Have you heard of golden birthdays? In our family they are revered. It’s when you turn the age of your birthdate. In Mr. N’s case this year, he turned 12 on the 12th. At first he was a bit grumbly about not being home for his special day, but once he sat for a bit on the square in Prague, he knew this was the best place for a golden celebration.
So we turned the day over to him…we ate where Mr. N wanted to eat, shopped where he wanted to shop, and played what he wanted to play. By the end of the day we were stuffed full and exhausted. As for his favorite part of the day – when he and Miss A memorialized the occasion with a caricature. Mr. N particularly appreciated his new physique.

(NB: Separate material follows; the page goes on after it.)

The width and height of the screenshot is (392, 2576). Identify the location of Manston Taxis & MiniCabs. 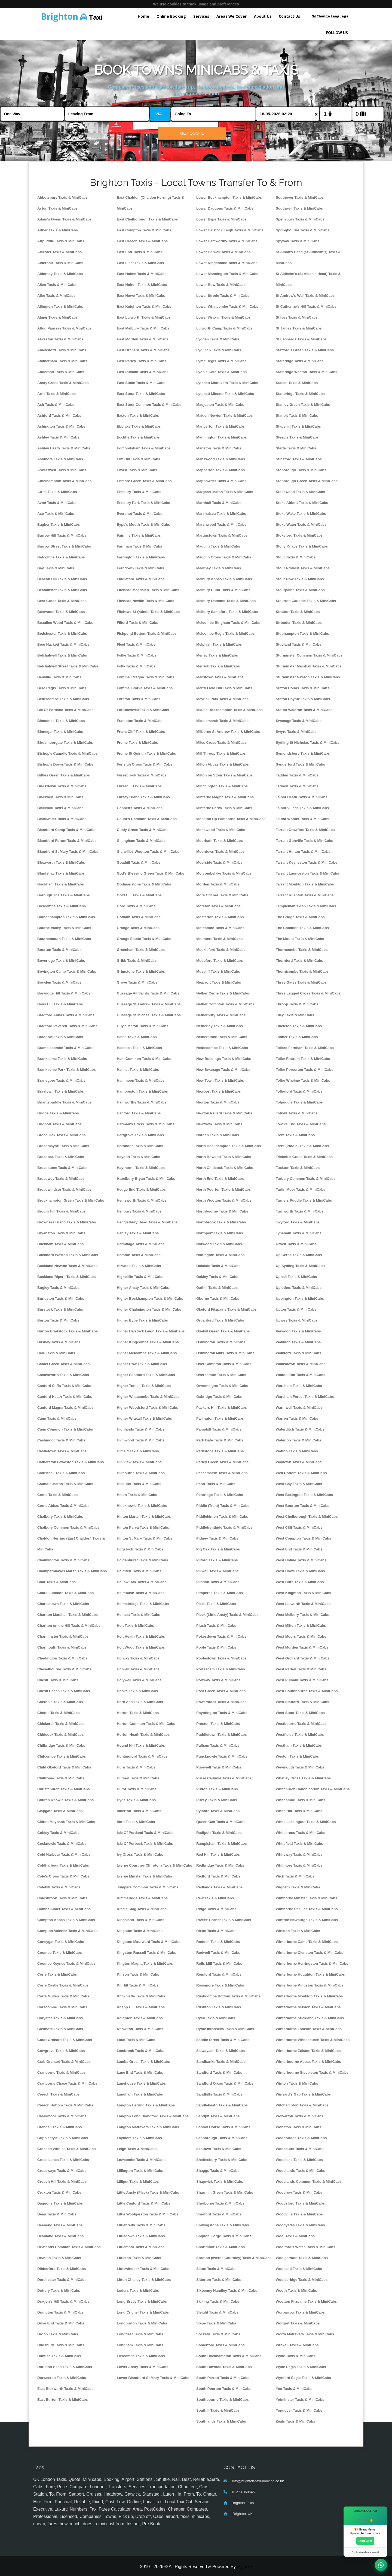
(218, 448).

It was a very happy, golden birthday in a very happy and golden city.
It’s hard to believe that my little boy, born at only three pounds, two months early, has blossomed into the young man before me. He is smart, sweet, imaginative and has an increasingly funny sense of humor. His laugh, from when he was only a few months old to now, is still my favorite sound in the world. It’s unabashed and absolutely contagious. It’s a genuine, gut busting, belly laugh –so honest and vulnerable.
He is creative and can spin a yarn like nobody’s business. He entertains us with his stories and observations. He delights his little sister with his tall tales and jokes. He is not afraid to laugh, cry, scream or squeal. He is not embarrassed about who he is or afraid to be himself; whether that fits with the “norm” or not.
He is empathetic – riding each of mine and Mike’s highs and lows. And he is the only one that can turn Miss A from a bad mood to sheer laughter. He is strong and sweet. He matches wit with his dad and grandpas and he fiercely, but gently loves his mom, sister and grandmas in a way only little boys can.
Sure he’s also frustrating, challenging and stubborn. He hates to be alone, but is fiercely independent. He doesn’t like to make decisions, but hates having them made for him. He’ll get lost in whatever he’s doing at the moment, but can just as easily forget the task at hand. He’ll mouth off and back talk. He’ll smart and sass. He’ll sneak and try to break the rules. He’ll sulk and pout. And he’ll hold a grudge for an hour. But I wouldn’t trade any of it for the world, because he’s emotionally honest.
When he’s mad, you know. When he’s sad, you know. When he’s happy, you know. When he’s tired, you know. When he’s scared, you know. When he’s peaceful, you know. When he’s thoughtful, you know. And he’s not afraid to talk.
He can hold a conversation with the best of them. From the time he was three he could sit in a restaurant and happily participate in the conversations around him for hours at a time – and he still can. He’s shy, but not afraid to make friends; and he’s utterly accepting, non-judgmental and open-minded. He’s not afraid to work at relationships and he is utterly loyal.
Despite his stubbornness and ability to pout for hours, he’ll think. He’ll talk. He’ll try and work out problems. Sometimes you’ll need to press him, but he’ll work hard to get his point across, listen to yours and find compromises. He’s not always happy with rules or consequences, but he’ll listen to reason. And he’ll always make sure you know he loves you – despite his anger or annoyance. He’s learned a lot in his 12 years, but I do believe he’s taught us more.
And like this fascinating city of Prague he is alive and an energy all his own. While he was born into our world, it’s clear that we are now a part of his. He is a light and force all his own. He still has much to learn, feelings to master, and experiences to have before our job is done, but I think he’s off to a sound start (even if I am a bit biased).
So as he is on the cusp of becoming a teenager and changing faster than one might hope, to him I simply want to say, I love you, I’m proud of you and….stay gold.